For this site, there are three primary sources used for data study.
Current Option Tables
For many studies, it helps to have real premium pricing and other measures like the “Greeks.” Often, theoretical models or historic data will suggest conclusions that are difficult to replicate in real life. Using data from current or recent option pricing tables from brokers or reliable name brand companies allows for study of real life situations. Typical sites would be Schwab.com, Yahoo Finance, or Fidelity.com.

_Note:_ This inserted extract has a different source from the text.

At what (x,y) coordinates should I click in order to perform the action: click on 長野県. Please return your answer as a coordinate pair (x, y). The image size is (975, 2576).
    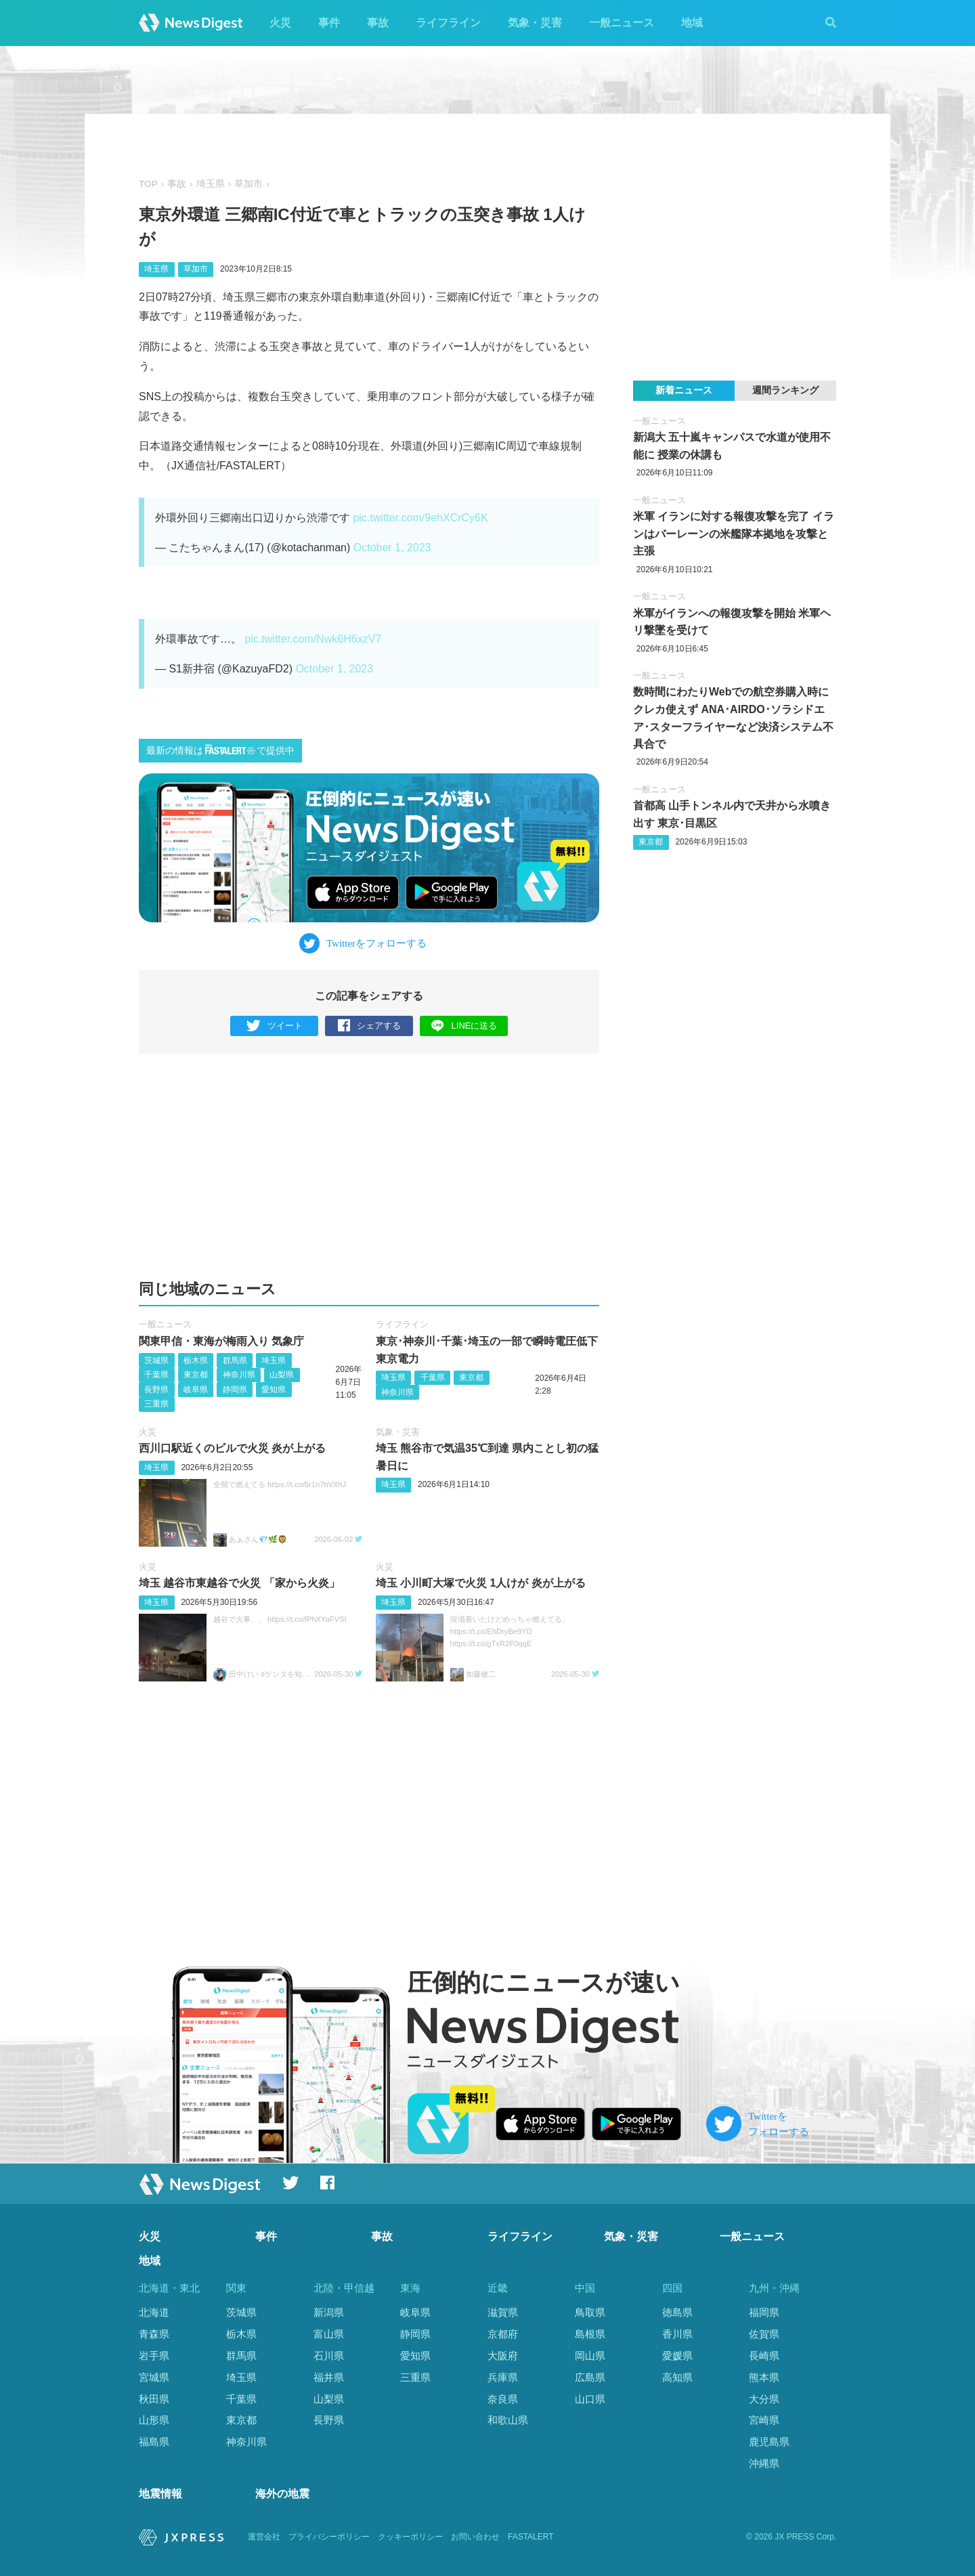
    Looking at the image, I should click on (156, 1389).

Tables are copied as text and pasted into spreadsheets for analysis. It has been found that there are lots of uses for this type of data for analysis. For example, this is the only way to observe the actual skew of volatility across time and underlying prices.
Historic Data
For many studies, historic data going back many years can be helpful. There are numerous sources of free data on the Internet. For a good starting point the Chicago Board of Options Exchange (CBOE) site, cboe.com has extensive historical data for many indexes and option measures that are free and easy to download. Yahoo Finance and Google also have many free resources.
Theoretical Models
After some trial and error, the basis for most theoretical studies has come from a spreadsheet downloaded from the Internet for free. The site is OptionTradingTips.com/pricing/free-spreadsheet.html. The workbook download has built in macros that calculate option prices and Greeks based on the Black-Scholes model. You don’t really have to know much about the Black-Scholes formulas to use the spreadsheet, and the formulas are buried in the macros so you don’t have to deal with them. However, the site explains the formulas, and if you open up the macros, you can see the formulas, which are a bit complex. You can then choose to use the same formulas to make your own spreadsheets, or keep the macro-based approach from the site’s workbook.
A watch-out is that this model doesn’t have a way to model volatility skew, which has a significant impact on prices. An extra layer of assumptions has to be added to take this into account. Skew isn’t consistent and varies significantly over time based on a variety of factors. For most theoretical studies used on this Data Driven Option Trading website, a custom skew model and volatility change model was used to take into account the impact of changing underlying prices over time on volatility of all strike prices at different expiration dates.